L’héritage empoisonné 
L’autre énorme sujet d’inquiétude, c’est la gestion des millions de tonnes de résidus radioactifs qu’a produits l’entreprise et l’usine Cominak et qui sont aujourd’hui à l’air libre. Ces poussières et ces gaz radioactifs se dispersent facilement et atteignent l’environnement de l’agglomération urbaine d’Akokan Arlit. La mise en place d’importantes solutions à long terme pour sécuriser et confiner ces déchets radioactifs sera le principal enjeu de la Cominak pour les années à venir. 

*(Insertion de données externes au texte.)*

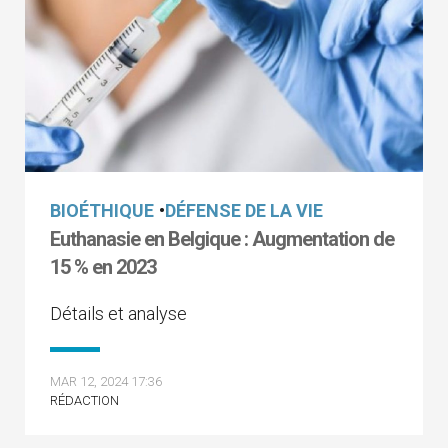
BIOÉTHIQUE
•
DÉFENSE DE LA VIE
Euthanasie en Belgique : Augmentation de
15 % en 2023
Détails et analyse
MAR 12, 2024 17:36
RÉDACTION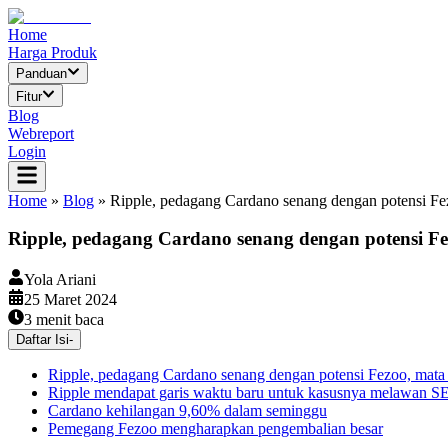
Home
Harga Produk
Panduan
Fitur
Blog
Webreport
Login
Home
»
Blog
»
Ripple, pedagang Cardano senang dengan potensi Fez
Ripple, pedagang Cardano senang dengan potensi Fe
Yola Ariani
25 Maret 2024
3
menit baca
Daftar Isi
-
Ripple, pedagang Cardano senang dengan potensi Fezoo, mata 
Ripple mendapat garis waktu baru untuk kasusnya melawan S
Cardano kehilangan 9,60% dalam seminggu
Pemegang Fezoo mengharapkan pengembalian besar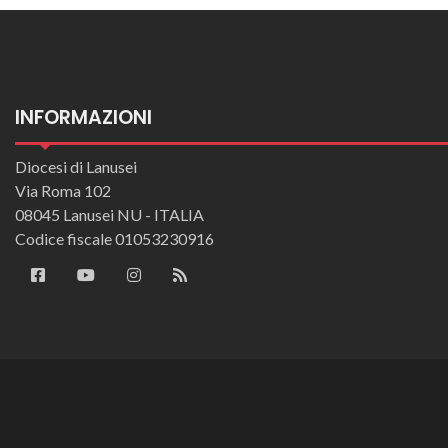
INFORMAZIONI
Diocesi di Lanusei
Via Roma 102
08045 Lanusei NU - ITALIA
Codice fiscale 01053230916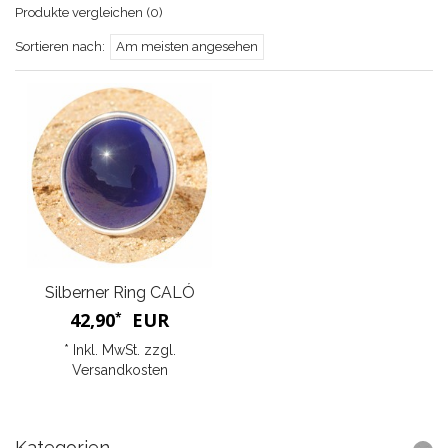
Produkte vergleichen (0)
Sortieren nach:
Am meisten angesehen
Silberner Ring CALÓ
42,90
EUR
*
* Inkl. MwSt. zzgl.
Versandkosten
Kategorien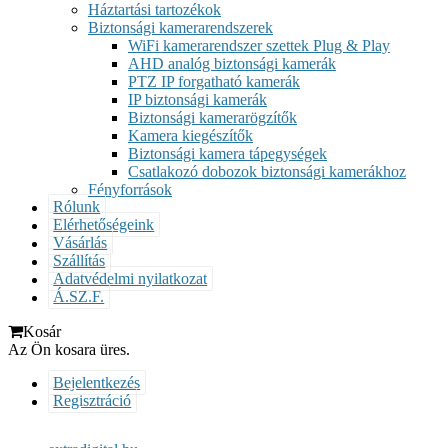
Háztartási tartozékok
Biztonsági kamerarendszerek
WiFi kamerarendszer szettek Plug & Play
AHD analóg biztonsági kamerák
PTZ IP forgatható kamerák
IP biztonsági kamerák
Biztonsági kamerarögzítők
Kamera kiegészítők
Biztonsági kamera tápegységek
Csatlakozó dobozok biztonsági kamerákhoz
Fényforrások
Rólunk
Elérhetőségeink
Vásárlás
Szállítás
Adatvédelmi nyilatkozat
Á.SZ.F.
Kosár
Az Ön kosara üres.
Bejelentkezés
Regisztráció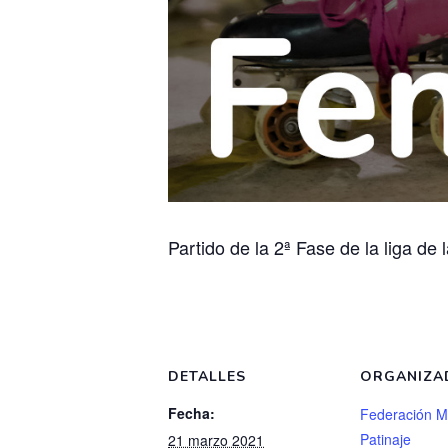
Partido de la 2ª Fase de la liga d
DETALLES
ORGANIZA
Fecha:
Federación M
Patinaje
21 marzo 2021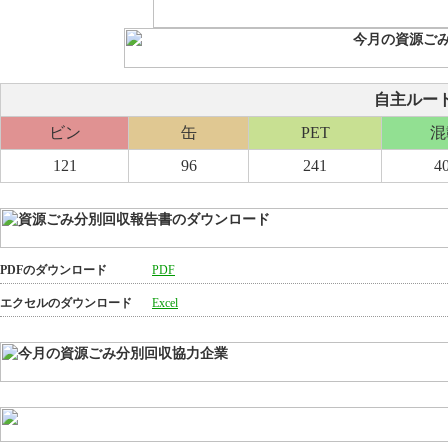
自主ルート分
ビン
缶
PET
混
121
96
241
4
PDFのダウンロード
PDF
エクセルのダウンロード
Excel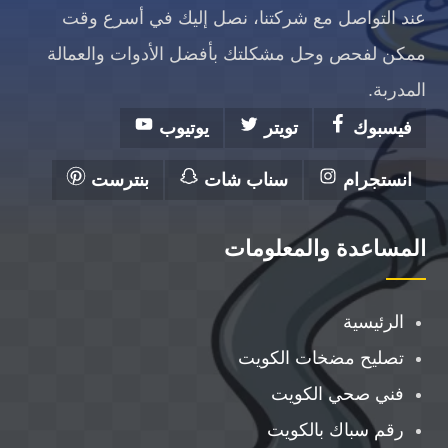
عند التواصل مع شركتنا، نصل إليك في أسرع وقت
ممكن لفحص وحل مشكلتك بأفضل الأدوات والعمالة
المدربة.
فيسبوك
تويتر
يوتيوب
انستجرام
سناب شات
بنترست
المساعدة والمعلومات
الرئيسية
تصليح مضخات الكويت
فني صحي الكويت
رقم سباك بالكويت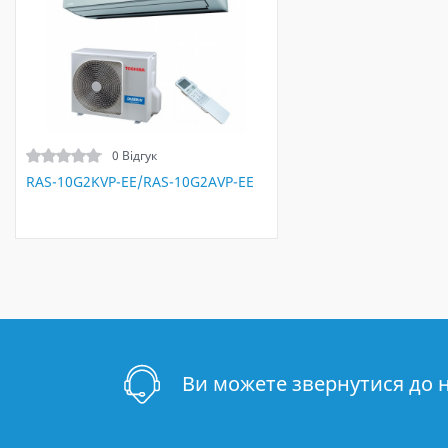
0 Відгук
RAS-10G2KVP-EE/RAS-10G2AVP-EE
Ви можете звернутися до 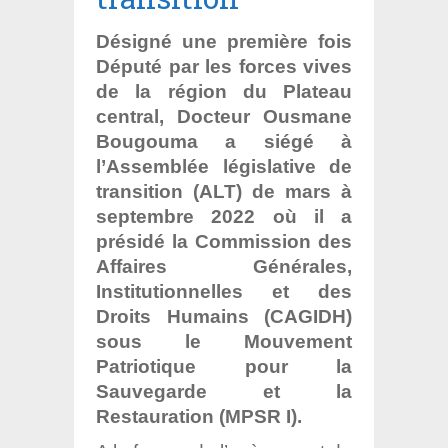
Désigné une première fois
Député par les forces vives
de la région du Plateau
central, Docteur Ousmane
Bougouma a siégé à
l’Assemblée législative de
transition (ALT) de mars à
septembre 2022 où il a
présidé la Commission des
Affaires Générales,
Institutionnelles et des
Droits Humains (CAGIDH)
sous le Mouvement
Patriotique pour la
Sauvegarde et la
Restauration (MPSR I).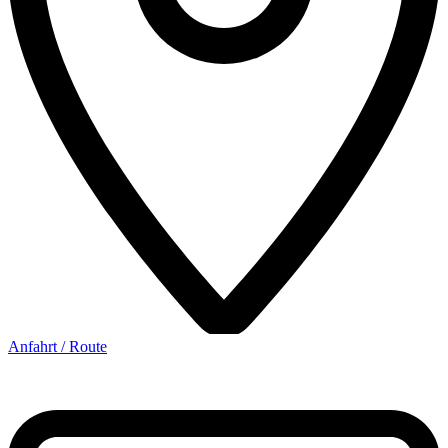
Anfahrt / Route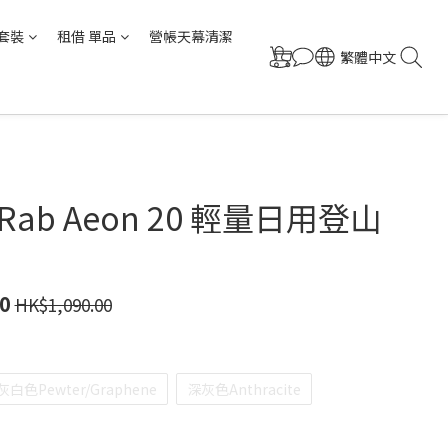
套裝
租借 單品
營帳天幕清潔
繁體中文
 Rab Aeon 20 輕量日用登山
0
HK$1,090.00
灰白色Pewter/Graphene
深灰色Anthracite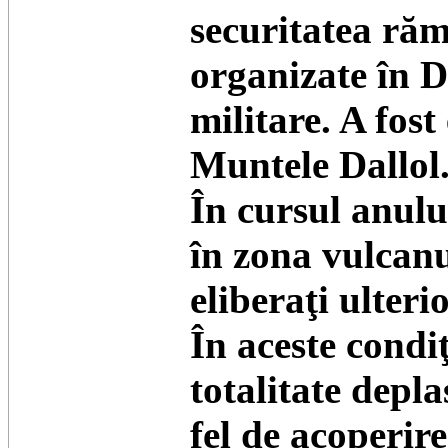
securitatea răm
organizate în Da
militare. A fos
Muntele Dallol
În cursul anului
în zona vulcanul
eliberaţi ulterio
În aceste condi
totalitate depl
fel de acoperire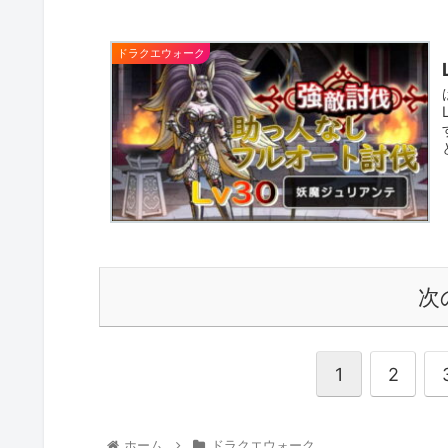
ドラクエウォーク
次
1
2
ホーム
ドラクエウォーク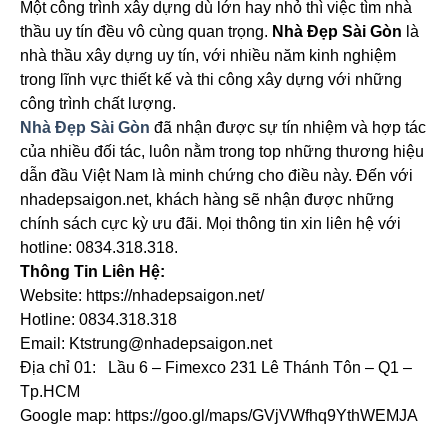
Một công trình xây dựng dù lớn hay nhỏ thì việc tìm nhà
thầu uy tín đều vô cùng quan trọng.
Nhà Đẹp Sài Gòn
là
nhà thầu xây dựng uy tín, với nhiều năm kinh nghiệm
trong lĩnh vực thiết kế và thi công xây dựng với những
công trình chất lượng.
Nhà Đẹp Sài Gòn
đã nhận được sự tín nhiệm và hợp tác
của nhiều đối tác, luôn nằm trong top những thương hiệu
dẫn đầu Việt Nam là minh chứng cho điều này. Đến với
nhadepsaigon.net, khách hàng sẽ nhận được những
chính sách cực kỳ ưu đãi. Mọi thông tin xin liên hệ với
hotline: 0834.318.318.
Thông Tin Liên Hệ:
Website: https://nhadepsaigon.net/
Hotline: 0834.318.318
Email: Ktstrung@nhadepsaigon.net
Địa chỉ 01: Lầu 6 – Fimexco 231 Lê Thánh Tôn – Q1 –
Tp.HCM
Google map: https://goo.gl/maps/GVjVWfhq9YthWEMJA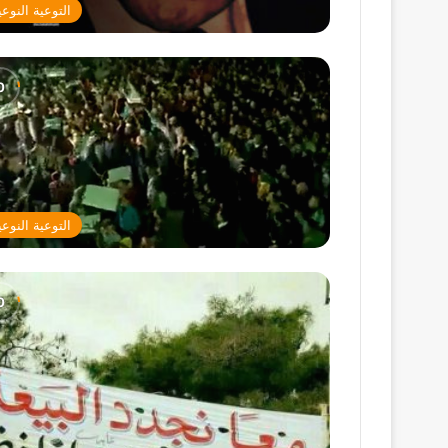
التوعية النوعي
التوعية النوعي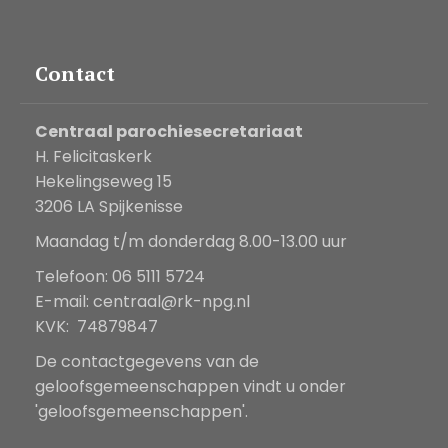
Contact
Centraal parochiesecretariaat
H. Felicitaskerk
Hekelingseweg 15
3206 LA Spijkenisse
Maandag t/m donderdag 8.00-13.00 uur
Telefoon: 06 5111 5724
E-mail:
centraal@rk-npg.nl
KVK: 74879847
De contactgegevens van de
geloofsgemeenschappen vindt u onder
'geloofsgemeenschappen'.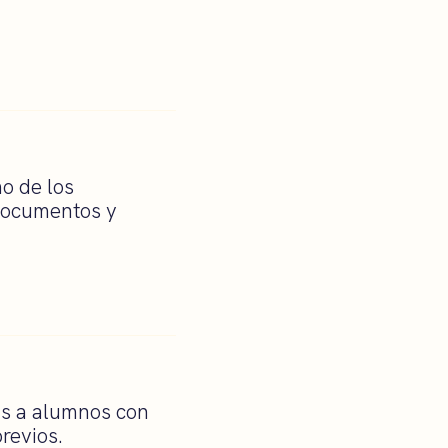
o de los
 documentos y
das a alumnos con
revios.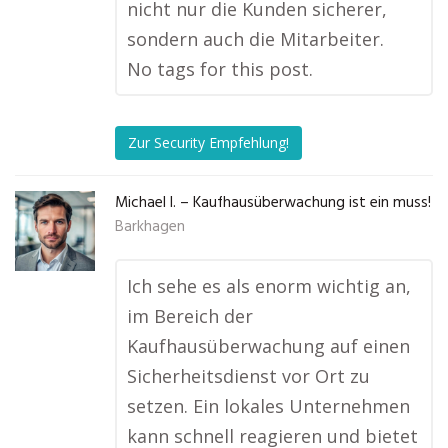
nicht nur die Kunden sicherer,
sondern auch die Mitarbeiter.
No tags for this post.
Zur Security Empfehlung!
Michael I. – Kaufhausüberwachung ist ein muss!
Barkhagen
Ich sehe es als enorm wichtig an,
im Bereich der
Kaufhausüberwachung auf einen
Sicherheitsdienst vor Ort zu
setzen. Ein lokales Unternehmen
kann schnell reagieren und bietet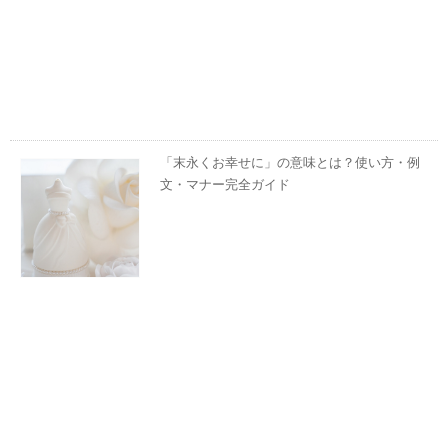
「末永くお幸せに」の意味とは？使い方・例
文・マナー完全ガイド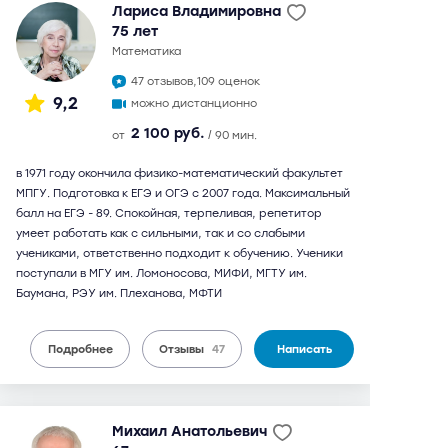
Лариса Владимировна
75 лет
математика
47 отзывов,
109 оценок
9,2
можно дистанционно
2 100 руб.
от
/ 90 мин.
в 1971 году окончила физико-математический факультет
МПГУ. Подготовка к ЕГЭ и ОГЭ с 2007 года. Максимальный
балл на ЕГЭ - 89. Спокойная, терпеливая, репетитор
умеет работать как с сильными, так и со слабыми
учениками, ответственно подходит к обучению. Ученики
поступали в МГУ им. Ломоносова, МИФИ, МГТУ им.
Баумана, РЭУ им. Плеханова, МФТИ
Подробнее
Отзывы
47
Написать
Михаил Анатольевич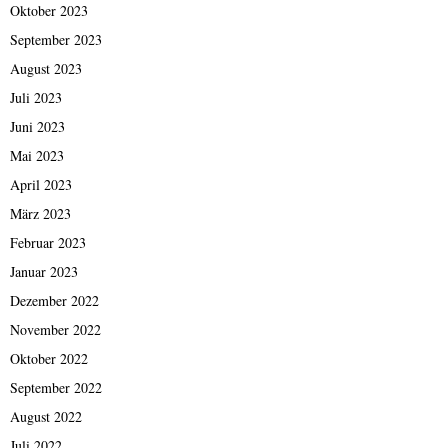
Oktober 2023
September 2023
August 2023
Juli 2023
Juni 2023
Mai 2023
April 2023
März 2023
Februar 2023
Januar 2023
Dezember 2022
November 2022
Oktober 2022
September 2022
August 2022
Juli 2022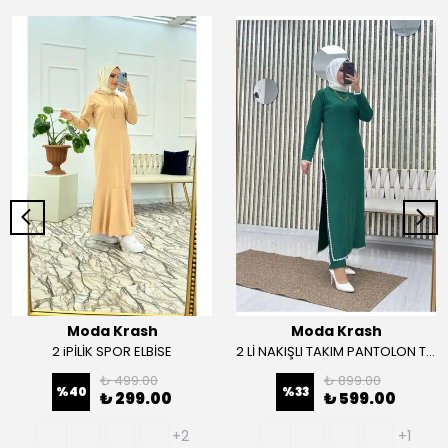
Moda Krash
Moda Krash
2 iPİLİK SPOR ELBİSE
2 Lİ NAKIŞLI TAKIM PANTOLON TUNİK
₺ 499.00
₺ 899.00
%
40
%
33
₺ 299.00
₺ 599.00
+2
+1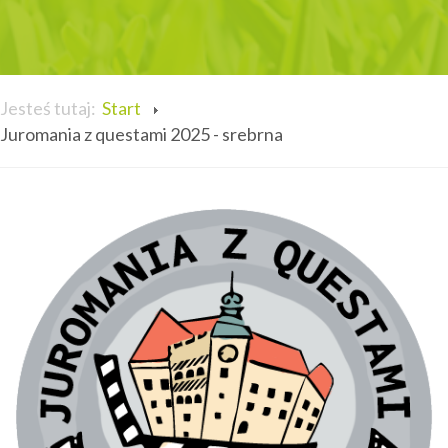
Jesteś tutaj:
Start
Juromania z questami 2025 - srebrna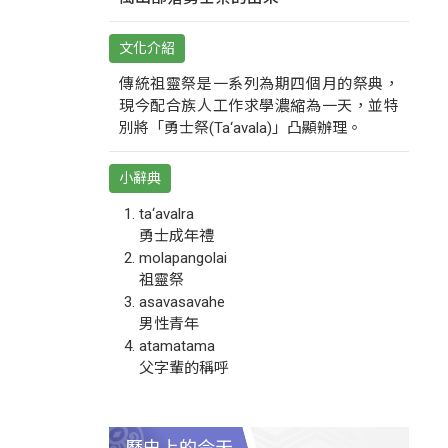
文化介紹
傳統祖靈祭是一系列為期四個月的祭典，
現今配合族人工作求學濃縮為一天，並特
別將「勇士祭(Ta‘avala)」凸顯辦理。
小辭典
ta‘avalra
勇士成年禮
molapangolai
祖靈祭
asavasavahe
男性青年
atamatama
父字輩的稱呼
歷史上的今天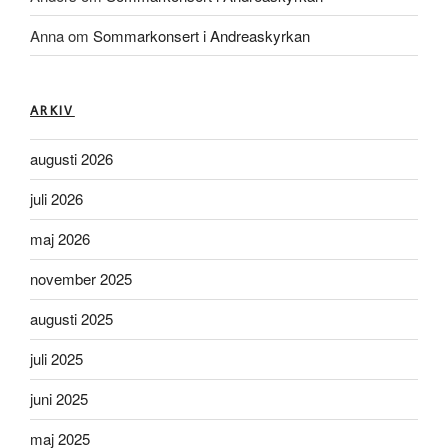
Anna
om
Sommarkonsert i Andreaskyrkan
ARKIV
augusti 2026
juli 2026
maj 2026
november 2025
augusti 2025
juli 2025
juni 2025
maj 2025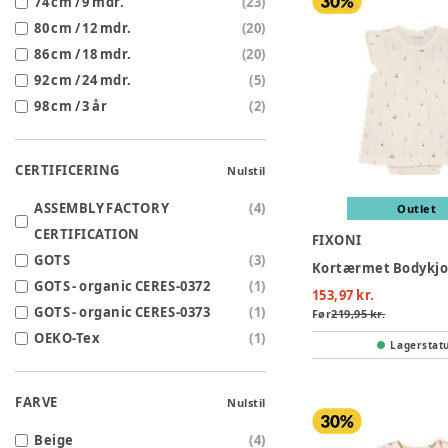
74 cm / 9 mdr.
(
23
)
80 cm / 12 mdr.
(
20
)
86 cm / 18 mdr.
(
20
)
92 cm / 24 mdr.
(
5
)
98 cm / 3 år
(
2
)
CERTIFICERING
Nulstil
ASSEMBLY FACTORY
(
4
)
Outlet
CERTIFICATION
FIXONI
GOTS
(
3
)
GOTS - organic CERES-0372
(
1
)
153,97 kr.
GOTS - organic CERES-0373
(
1
)
Før
219,95 kr.
OEKO-Tex
(
1
)
Lagerstat
FARVE
Nulstil
Beige
(
4
)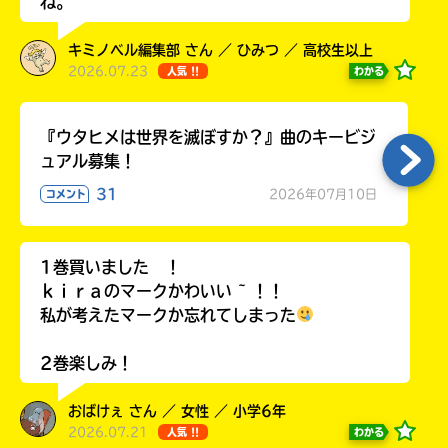
ね。
キミノベル編集部 さん ／ ひみつ ／ 高校生以上
2026.07.23
わかる
人気 !!
Honya
Club
『ウタヒメは世界を滅ぼすか？』曲のキービジ
ュアル募集！
31
2026年07月10日
コメント
yodobashi
1巻買いました ！
ｋｉｒａのマークかわいい ~ ！！
私が考えたマークか忘れてしまった
楽
天
2巻楽しみ！
ブ
ッ
おばけぇ さん ／ 女性 ／ 小学6年
ク
2026.07.21
わかる
人気 !!
ス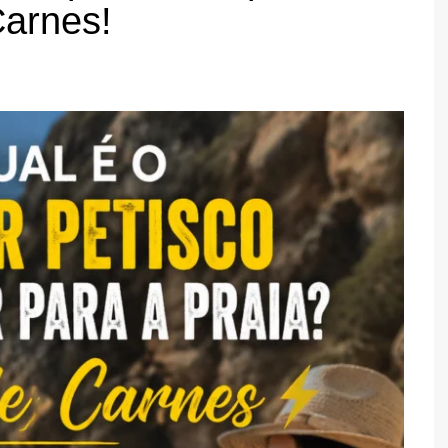
Carnes!
TARTES E TORTAS
DOCES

Pendant des décennies, des ferrailles contaminées ont été vendues sur des marchés et se sont parfois retrouvées à l’intérieur de maisons parfois pour faire des murs. La Cominak est aussi attendue sur l’identification et la décontamination de ces maisons, sans parler de l’accès à l’eau potable et à l’électricité qui risque de se compliquer une fois que l’entreprise sera partie. 

La fermeture d’une mine est toujours une affaire difficile, une mine d’uranium l’est encore plus. Orano à travers sa filiale Orano Cycle Niger qui gère la Cominak s’est engagé à être exemplaire et joue son image. La population d’Arlit attend des réponses concrètes et s’inquiète face à l’immensité du défi.